10. The Tribunal is guided by the criteria set in the case of Nicholas Kiptoo Arap Korir Salat V Independent Electoral and Boundaries Commission & 7 Others (2014) eKLR where it was held that:
a) Extension of time is not a right of a party. It is an equitable remedy that is only available to a deserving party at the discretion of the court.
b) A party who seeks for extension of time has the burden of laying the basis to the satisfaction of the court.
c) Whether the court should exercise the discretion to extend time is a consideration to be made on a case to case basis.
d) Whether there is a reasonable reason for delay, the delay should be made to the satisfaction of the court.

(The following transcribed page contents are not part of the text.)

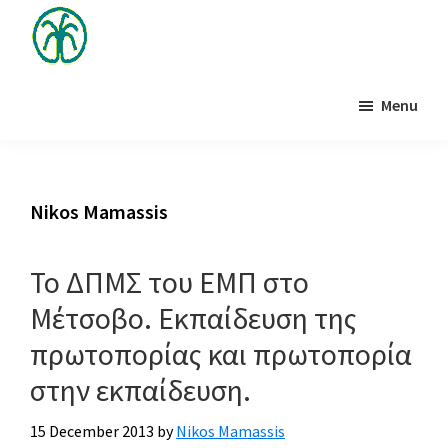
Skip
to
main
Το
Τα
μπλογκ
content
Menu
μέλη
της
Ιτιάς
και
οι
φίλοι
Nikos Mamassis
της
Ιτιάς
Το ΔΠΜΣ του ΕΜΠ στο
σχολιάζουν
Μέτσοβο. Εκπαίδευση της
θέματα
για
πρωτοπορίας και πρωτοπορία
την
στην εκπαίδευση.
επιστήμη,
το
15 December 2013
by
Nikos Mamassis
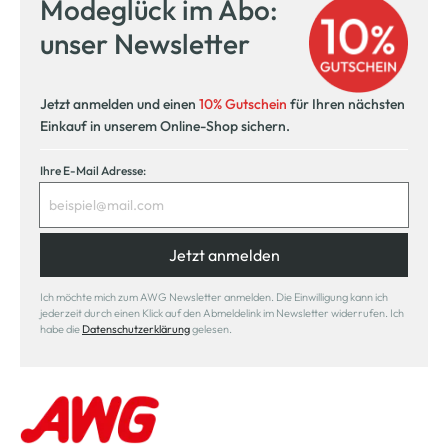
Modeglück im Abo:
unser Newsletter
Jetzt anmelden und einen
10% Gutschein
für Ihren nächsten
Einkauf in unserem Online-Shop sichern.
Ihre E-Mail Adresse:
Jetzt anmelden
Ich möchte mich zum AWG Newsletter anmelden. Die Einwilligung kann ich
jederzeit durch einen Klick auf den Abmeldelink im Newsletter widerrufen. Ich
habe die
Datenschutzerklärung
gelesen.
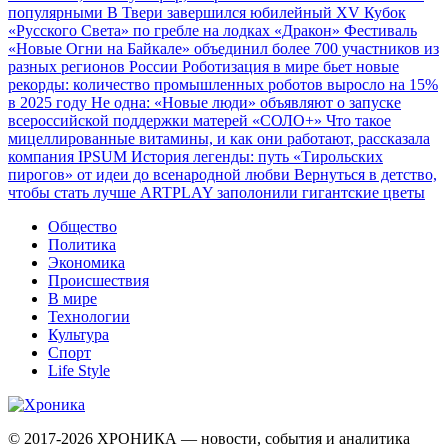
популярными
В Твери завершился юбилейный XV Кубок
«Русского Света» по гребле на лодках «Дракон»
Фестиваль
«Новые Огни на Байкале» объединил более 700 участников из
разных регионов России
Роботизация в мире бьет новые
рекорды: количество промышленных роботов выросло на 15%
в 2025 году
Не одна: «Новые люди» объявляют о запуске
всероссийской поддержки матерей «СОЛО+»
Что такое
мицеллированные витамины, и как они работают, рассказала
компания IPSUM
История легенды: путь «Тирольских
пирогов» от идеи до всенародной любви
Вернуться в детство,
чтобы стать лучше
ARTPLAY заполонили гигантские цветы
Общество
Политика
Экономика
Происшествия
В мире
Технологии
Культура
Спорт
Life Style
© 2017-2026
ХРОНИКА — новости, события и аналитика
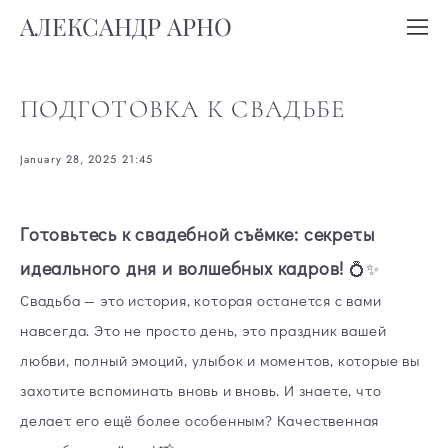
АЛЕКСАНДР АРНО
ПОДГОТОВКА К СВАДЬБЕ
January 28, 2025 21:45
Готовьтесь к свадебной съёмке: секреты
идеального дня и волшебных кадров!
💍✨
Свадьба — это история, которая останется с вами
навсегда. Это не просто день, это праздник вашей
любви, полный эмоций, улыбок и моментов, которые вы
захотите вспоминать вновь и вновь. И знаете, что
делает его ещё более особенным? Качественная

e) Whether there will be prejudice suffered by the Respondent if the extension is granted.
f) Whether the application for extension has been brought without undue delay.
11. The Tribunal notes that the Respondent’s demand was on 3rd September 2018, to which the Applicant objected on 26th September 2018, which objection was made within the thirty (30) days as envisaged in law. Further, the Respondent served the Applicant with an objection decision on itax on 16th November 2018 denying the Applicant’s objection.
12. The Tribunal notes that it was not until 11th November 2019 that the Applicant filed an application to appeal out of time. This was a period of one year since the Applicant received the Respondent’s Objection Decision. We find that the Applicant slept on its laurels as the period is inordinately long in the circumstances.
13. Moreover, it is worth noting that the Applicant has averred in both its grounds and supporting affidavit filed on 11th November, 2019 that the reason for the delay was due to the mistaken impression that the Respondent was still reviewing their matter, having submitted the documents in support of their objection. However, the Tribunal notes that by the time of filling this application, the Respondent had already served the Applicant with an objection decision denying the Applicant’s objection, therefore, there was nothing still under review by the Respondent. We find that the said averment by the Applicant’s director under oath is not true.
14. In view of the foregoing, the Tribunal makes a finding that the Applicant has failed to demonstrate to its satisfaction as to the reason for its delay in filing the appeal on time.
15. Consequently, the application is unmerited and the Tribunal makes the following Orders:-
a) The application is hereby dismissed.
b) Each party to bear its costs.
DATED and DELIVERED at NAIROBI this 2nd Day of October, 2020.